Le monde est un enfer. Et depuis quelques années, son souffle glacé déferle depuis le Nord de l'Europe. Un cinéma brut et cruel, allégorique quand il se joue des codes du film de genre, ou clinique quand il s'agit de décrire les laissés-pour-compte de l'Europe en crise.
Morse (Tomas Alfredson)
À Paris, le festival "Cinénordica" présente ces nouvelles perles venues du froid. En vedette cette année, les bons vieux vampires. Dans son film "Morse", le réalisateur danois Tomas Alfredson renouvelle un mythe vieux comme le monde. Sauf qu'ici, on est aux antipodes du "Nosferatu" de Murnau. "Morse" a aussi reçu la distinction suprême du festival de Gerardmer, puisqu'il a été sacré Grand prix du festival au mois de février.La créature assoiffée de sang, selon Alfredson, a les traits d'une innocente voisine de palier… Mais où vas-tu chercher tout ça, Tomas? "L’hiver frappe dur en Suède (...). Pour des raisons évidentes, c'est un endroit parfait si tu es un vampire".
"Morse" raconte la naissance d’un amour entre deux adolescents dans une banlieue de Stockholm des années 80. Petit hic: la fillette n'est autre qu'une vampirette qui doit rester cachée le jour et se nourrit, la nuit, du sang des habitants de la cité…
Morse - Bande annonce
Manhunt (Patrick Syversen et Nini Bull Robsahm)

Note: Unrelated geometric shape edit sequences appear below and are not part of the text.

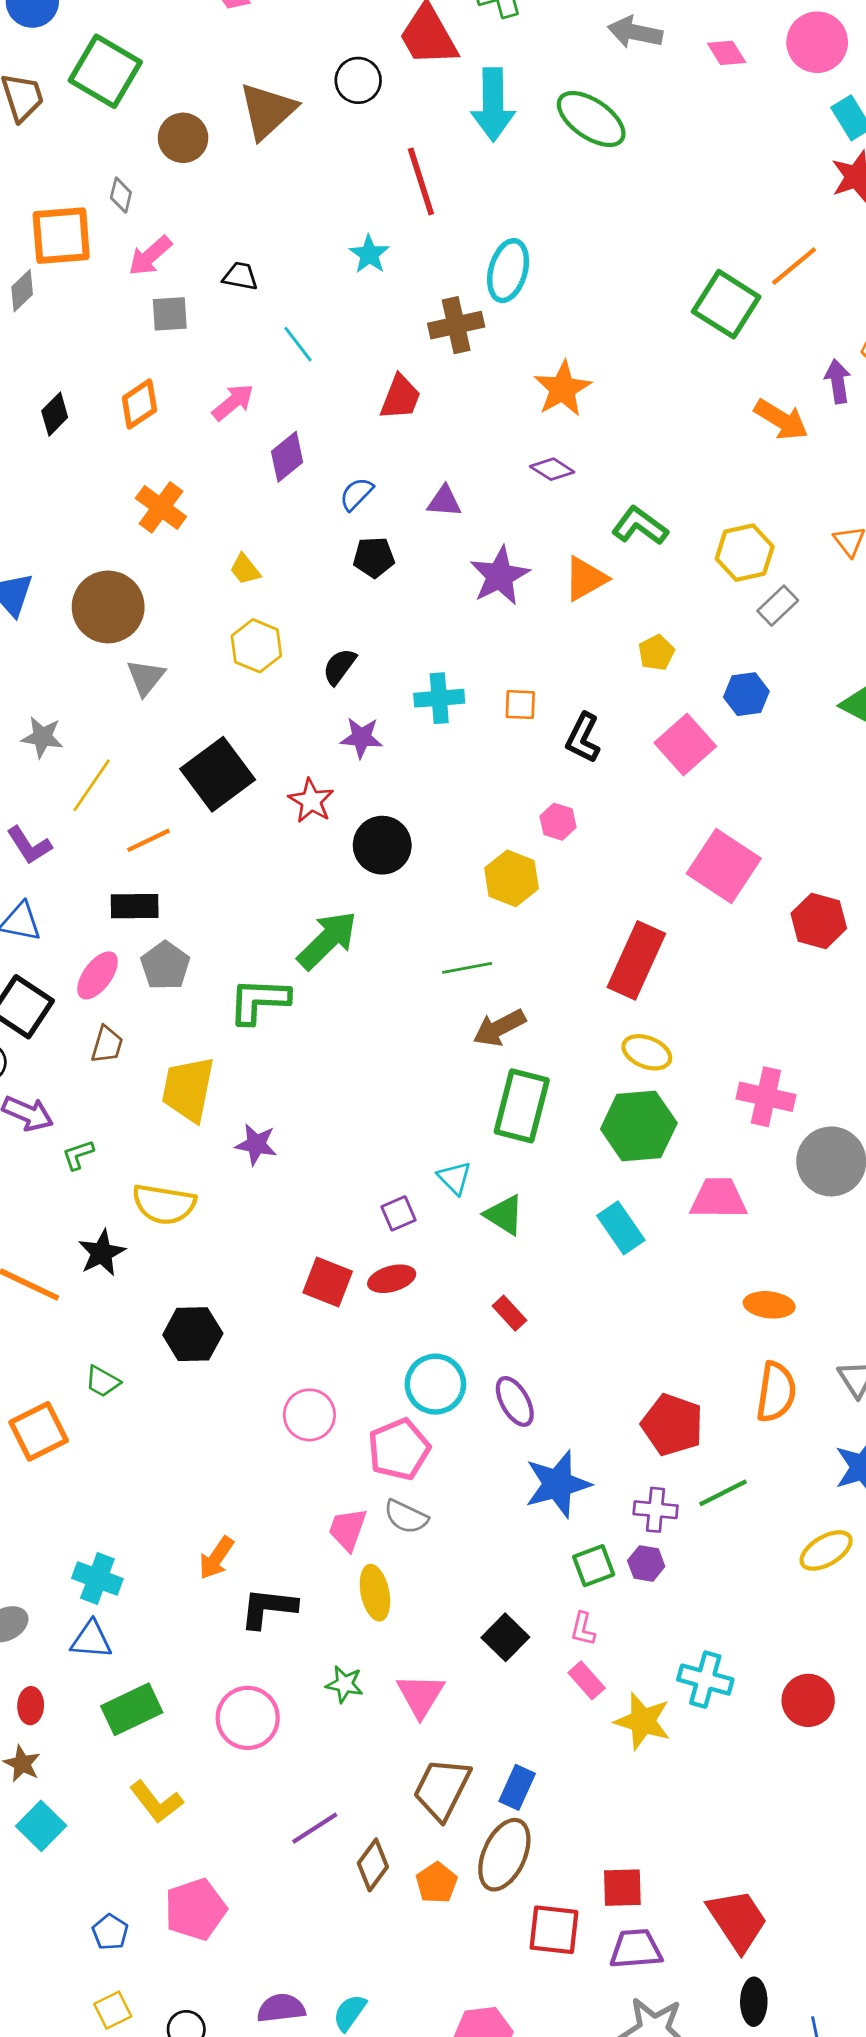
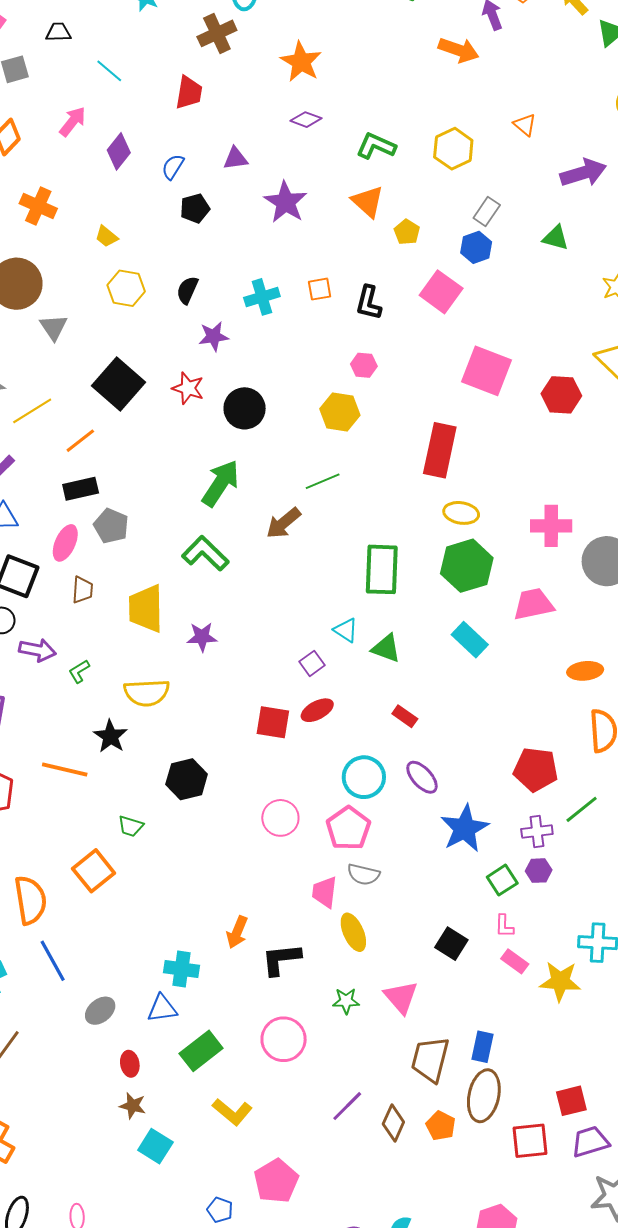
orange triangle: (585, 579) -> (368, 202), moved, turned -36
gray rectangle: (778, 606) -> (487, 212), moved
yellow line: (92, 785) -> (32, 411), turned 36
green L-shape: (259, 1001) -> (205, 553), moved, turned 54
brown arrow: (499, 1028) -> (283, 523), moved
cyan cross: (97, 1578) -> (181, 969), moved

Après les buveurs de sang, les dégénérés consanguins planqués dans la forêt norvégienne. "Manhunt" de Patrick Syversen et Nini Bull Robsahm. Un "Deliverance" qui sent le sapin. Leur film au budget dérisoire reprend les canons de la traque façon "Massacre à la Tronçonneuse". Dans les années 70, de gentils adolescents prennent la route pour un week-end de détente. Patatras, ils tombent sur une bande de cinglés.Pour survivre, ils devront être plus barbares que leurs prédateurs!Interdit aux mineurs dans son propre pays, "Manhunt" a eu les honneurs de la "Semana de Terror" de San Sebastian, l'un des plus grands festivals européens consacré au cinéma de genre.

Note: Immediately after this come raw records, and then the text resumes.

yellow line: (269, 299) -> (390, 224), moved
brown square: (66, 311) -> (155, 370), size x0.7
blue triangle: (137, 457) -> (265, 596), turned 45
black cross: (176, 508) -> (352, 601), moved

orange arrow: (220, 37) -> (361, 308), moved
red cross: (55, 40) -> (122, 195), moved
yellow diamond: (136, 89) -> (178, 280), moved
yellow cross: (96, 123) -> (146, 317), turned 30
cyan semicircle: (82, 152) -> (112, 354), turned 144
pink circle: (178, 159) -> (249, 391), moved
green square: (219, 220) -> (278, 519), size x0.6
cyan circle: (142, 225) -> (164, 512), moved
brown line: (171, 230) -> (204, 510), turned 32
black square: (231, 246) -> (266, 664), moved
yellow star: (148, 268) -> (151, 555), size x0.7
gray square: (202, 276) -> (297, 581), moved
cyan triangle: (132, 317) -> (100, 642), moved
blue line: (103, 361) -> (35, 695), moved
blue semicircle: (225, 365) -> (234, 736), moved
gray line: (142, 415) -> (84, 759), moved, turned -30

Biberonnés par les films de genre italien des seventies ou les cult-movies à la "Evil Dead", Patrick et Nini importent leur chasse à l'homme au pays des vikings.
Manhunt - Bande annonce
Import Export (Ulrich Seidl)
L'Autrichien Ulrich Seidl, lui, fait de son pessimisme une profession de foi qui nourrit son cinéma depuis 20 ans. Auteur de nombreux documentaires, il applique une trame réaliste à son second film, "Import-export".
Né à Vienne en 52, Ulrich Seidl réalise de nombreux documentaires depuis les années 80. L'Eglise et la foi, les humains amoureux de leurs chiens: son humanité est désespérée comme le sont les six portraits de son premier long-métrage "Dog Days" réalisé en 2002.
Le monde selon Seidl n'est pas sanglant, mais il n'en est pas moins cauchemardesque. "Import Export" est un portrait croisé entre un ex-vigile, amateur de chiens de combat et une jeune infirmière ukrainienne qui quitte son pays pour l'Autriche. Un monde sans espoir, ravagé par l'exploitation de son prochain.
Selon Ulrich Seidl, "des choses que la société ne veut pas montrer. Des tabous qui délimitent le champ de notre existence. C'est la thématique de mes films, désacraliser les tabous comme la mort par exemple."